Penutupan objek wisata sementara itu menyusul tingginya volume wisatawan. Sebab sebelumnya puluhan ribuan orang antusias untuk berlibur Lebaran ke beberapa destinasi wisata di kabupaten terluas di Jawa dan Bali ini.
“Jadi pertimbangan Pak Bupati kepada Pak Dandim 0622 dan saya untuk menutup objek wisata.
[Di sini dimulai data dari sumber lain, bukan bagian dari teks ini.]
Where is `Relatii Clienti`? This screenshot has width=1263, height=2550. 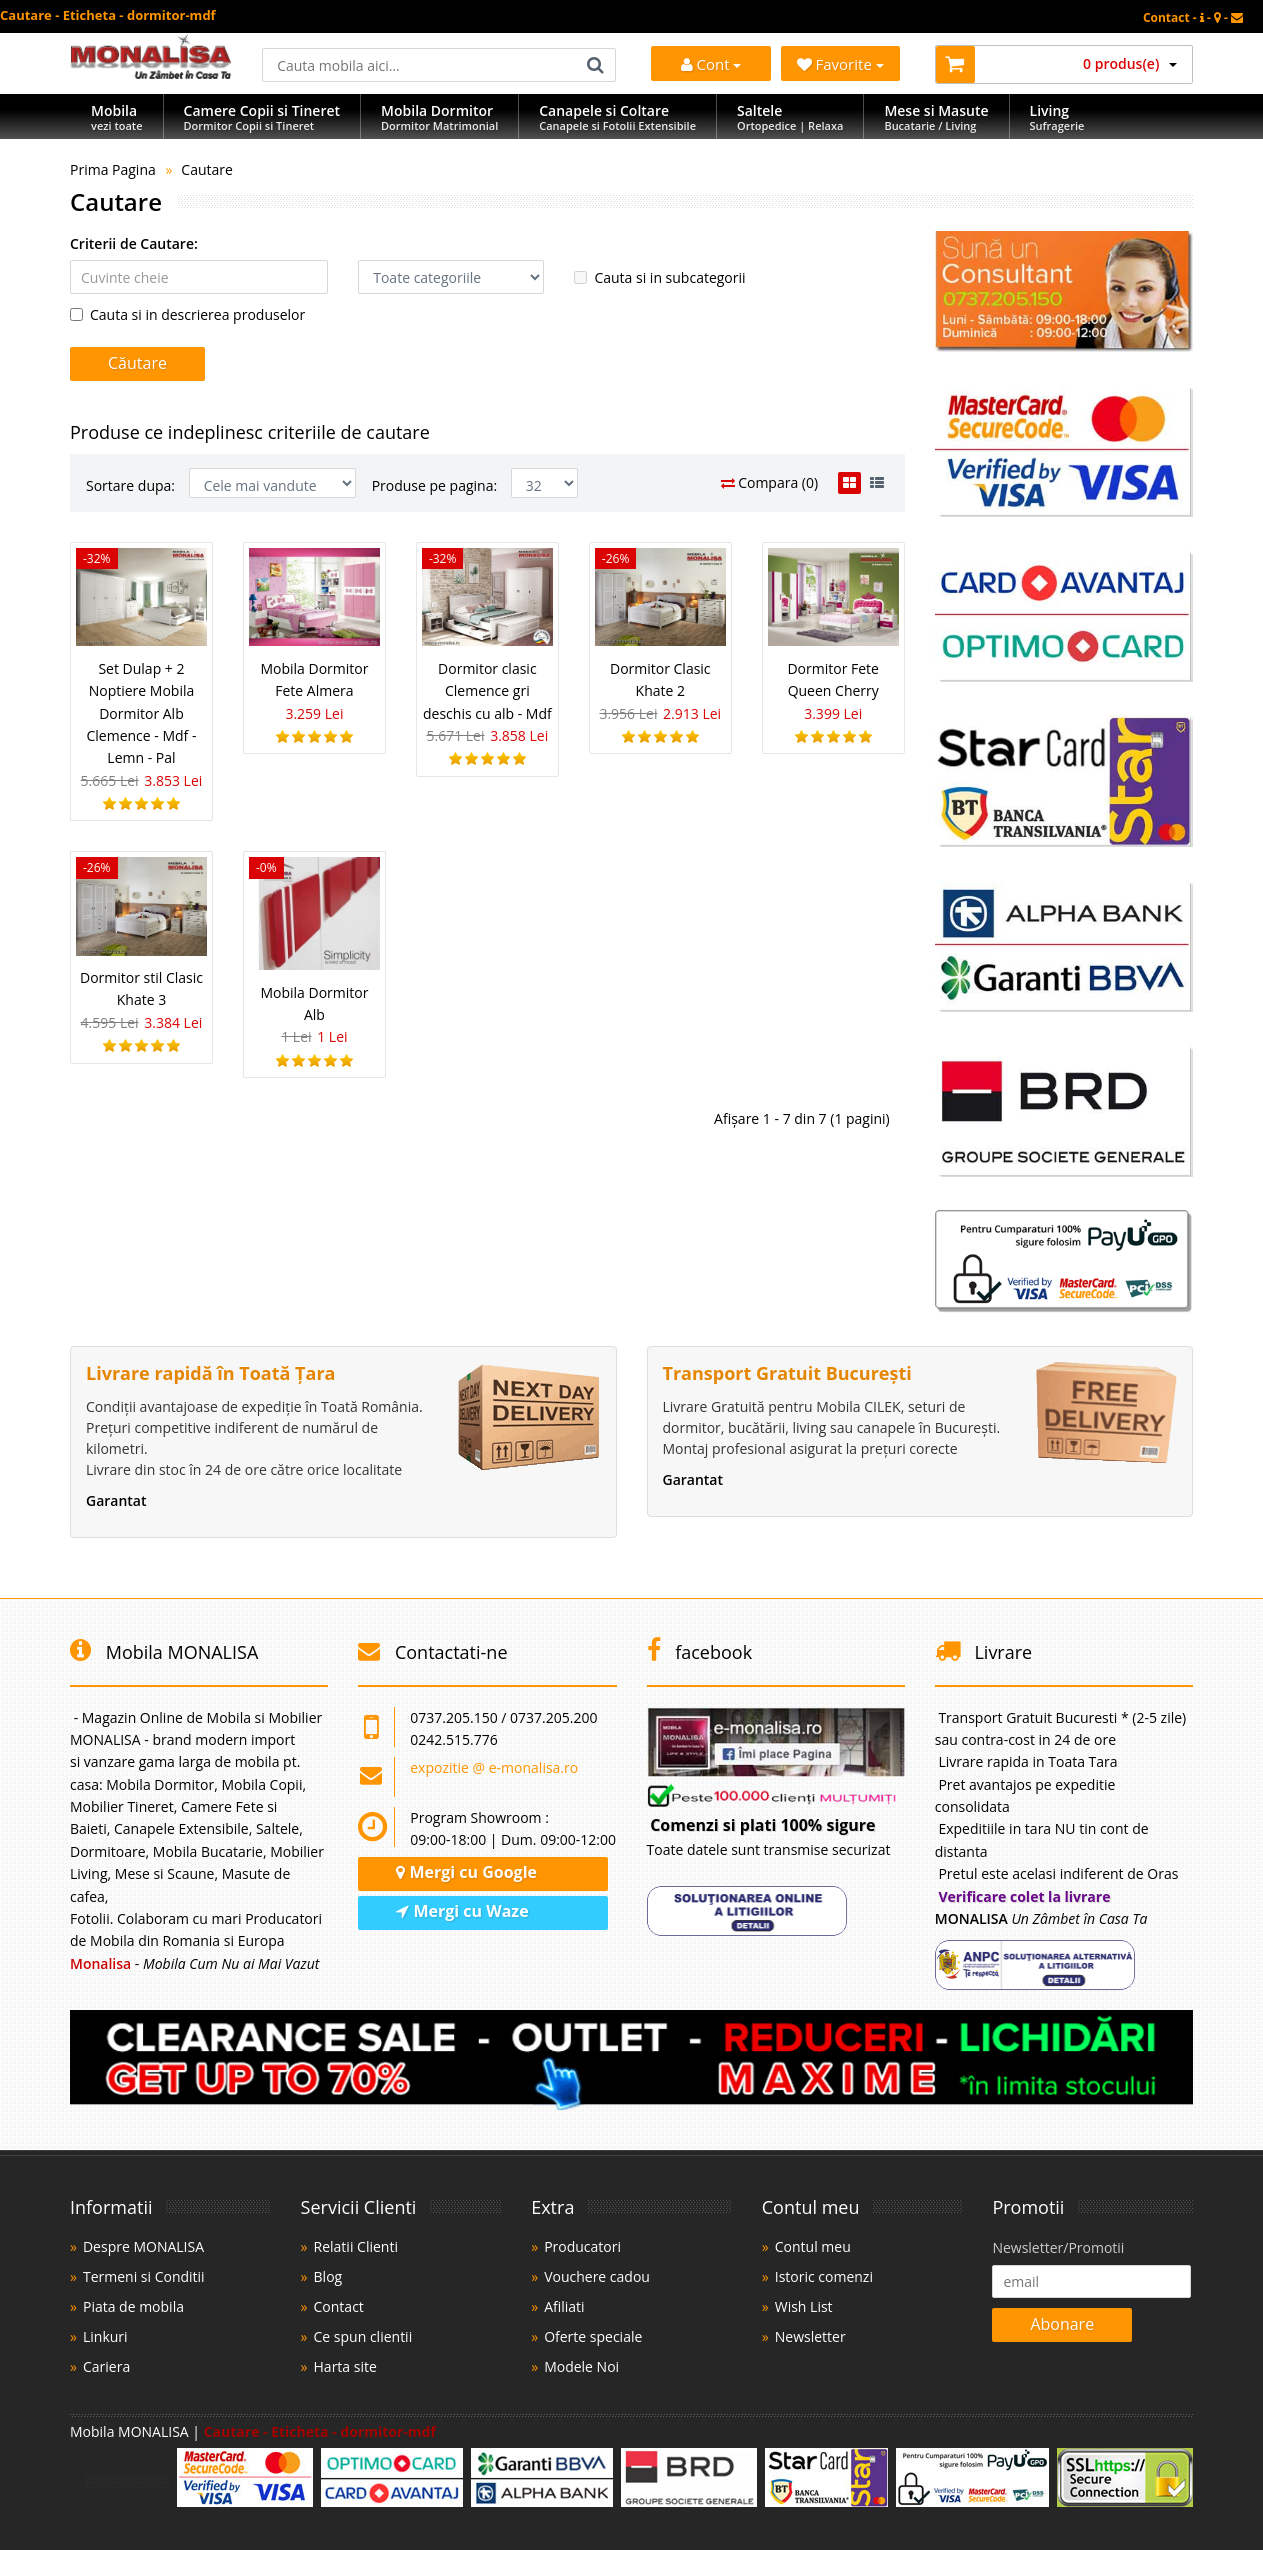 Relatii Clienti is located at coordinates (356, 2246).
Karena hasil evaluasi satgas Covid-19, baik pelaku usaha maupun masyarakat wisatawan banyak yang tidak tertib protokol kesehatan,” kata Kapolres Sukabumi, AKBP M Lukman Syarif kepada jurnalsukabumi.com.
Penutupan ini, sambung dia, sebagai langkah membendung ribuan orang yang hendak berlibur pasca Hari Raya Idul Fitri agar tidak menimbulkan klaster penularan virus covid-19 khususnya di Kabupaten Sukabumi, umumnya di Jawa Barat.
“Kemarin puluhan ribu menuju ke sini (Palabuhanratu, red), bukan hanya wisatawan lokal tapi banyak juga dari luar daerah. Namun kita bisa bendung dengan penutupan ini, sehingga untuk wisata clear tidak ada kerumunan dengan adanya penutupan ini,” terangnya.
Lukman menerangkan penutupan ini akan berjalan semaksimal mungkin, agar animo masyarakat untuk tetap berlibur dalam kondisi pandemi bisa terelakkan sehingga angka kenaikan covid-19 bisa lebih ditekan.
“Kita lihat animonya masyarakat, jika masih tetap ingin masuk tetap kita tutup. Tapi kalau sudah landai, akan kita lakukan penormalan kembali, karena di sini merupakan jalur masyarakat juga,” tandasnya.